An exact transcription of all the data is required; the pictures are to be left out.

Collected data:
--- START ---

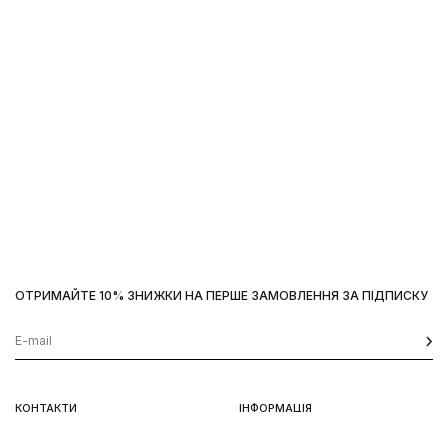
ОТРИМАЙТЕ 10% ЗНИЖКИ НА ПЕРШЕ ЗАМОВЛЕННЯ ЗА ПІДПИСКУ
Наш сайт використовує
cookies
OK
КОНТАКТИ
ІНФОРМАЦІЯ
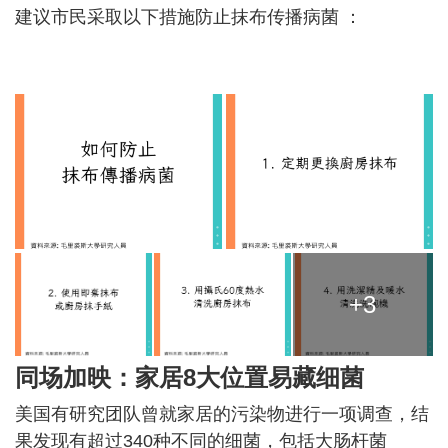
建议市民采取以下措施防止抹布传播病菌 ：
+3
同场加映：家居8大位置易藏细菌
美国有研究团队曾就家居的污染物进行一项调查，结
果发现有超过340种不同的细菌，包括大肠杆菌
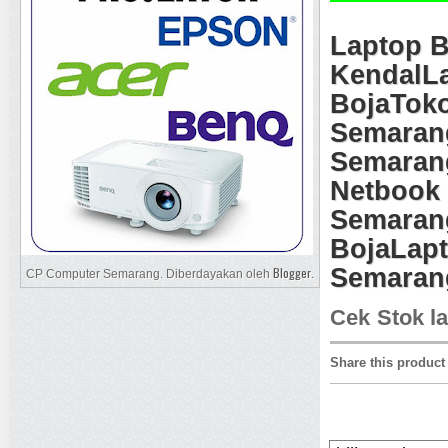
Laptop 
Kendal
L
Boja
Tok
Semaran
Semaran
Netbook
Semaran
Boja
Lap
Semaran
Blogger
CP Computer Semarang. Diberdayakan oleh
.
Cek Stok la
Share this product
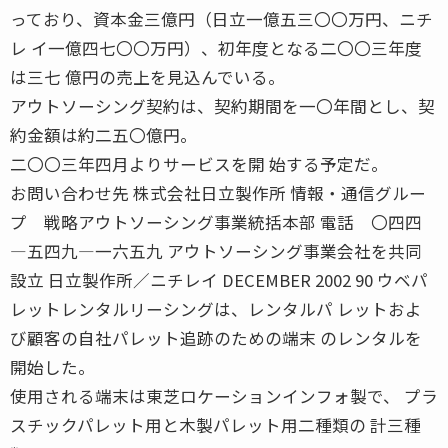
っており、資本金三億円（日立一億五三〇〇万円、ニチ
レ イ一億四七〇〇万円）、初年度となる二〇〇三年度
は三七 億円の売上を見込んでいる。
アウトソーシング契約は、契約期間を一〇年間とし、契
約金額は約二五〇億円。
二〇〇三年四月よりサービスを開 始する予定だ。
お問い合わせ先 株式会社日立製作所 情報・通信グルー
プ 戦略アウトソーシング事業統括本部 電話 〇四四
―五四九―一六五九 アウトソーシング事業会社を共同
設立 日立製作所／ニチレイ DECEMBER 2002 90 ウベパ
レットレンタルリーシングは、レンタルパ レットおよ
び顧客の自社パレット追跡のための端末 のレンタルを
開始した。
使用される端末は東芝ロケーションインフォ製で、 プラ
スチックパレット用と木製パレット用二種類の 計三種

--- END ---

Your solution:
ОТРИМАЙТЕ 10% ЗНИЖКИ НА ПЕРШЕ ЗАМОВЛЕННЯ ЗА ПІДПИСКУ
Наш сайт використовує
cookies
OK
КОНТАКТИ
ІНФОРМАЦІЯ
建议市民采取以下措施防止抹布传播病菌 ：
+3
同场加映：家居8大位置易藏细菌
美国有研究团队曾就家居的污染物进行一项调查，结
果发现有超过340种不同的细菌，包括大肠杆菌
Laptop 
Kendal
L
Boja
Tok
Semaran
Semaran
Netbook
Semaran
Boja
Lap
Semaran
Blogger
CP Computer Semarang. Diberdayakan oleh
.
Cek Stok la
Share this product
っており、資本金三億円（日立一億五三〇〇万円、ニチ
レ イ一億四七〇〇万円）、初年度となる二〇〇三年度
は三七 億円の売上を見込んでいる。
アウトソーシング契約は、契約期間を一〇年間とし、契
約金額は約二五〇億円。
二〇〇三年四月よりサービスを開 始する予定だ。
お問い合わせ先 株式会社日立製作所 情報・通信グルー
プ 戦略アウトソーシング事業統括本部 電話 〇四四
―五四九―一六五九 アウトソーシング事業会社を共同
設立 日立製作所／ニチレイ DECEMBER 2002 90 ウベパ
レットレンタルリーシングは、レンタルパ レットおよ
び顧客の自社パレット追跡のための端末 のレンタルを
開始した。
使用される端末は東芝ロケーションインフォ製で、 プラ
スチックパレット用と木製パレット用二種類の 計三種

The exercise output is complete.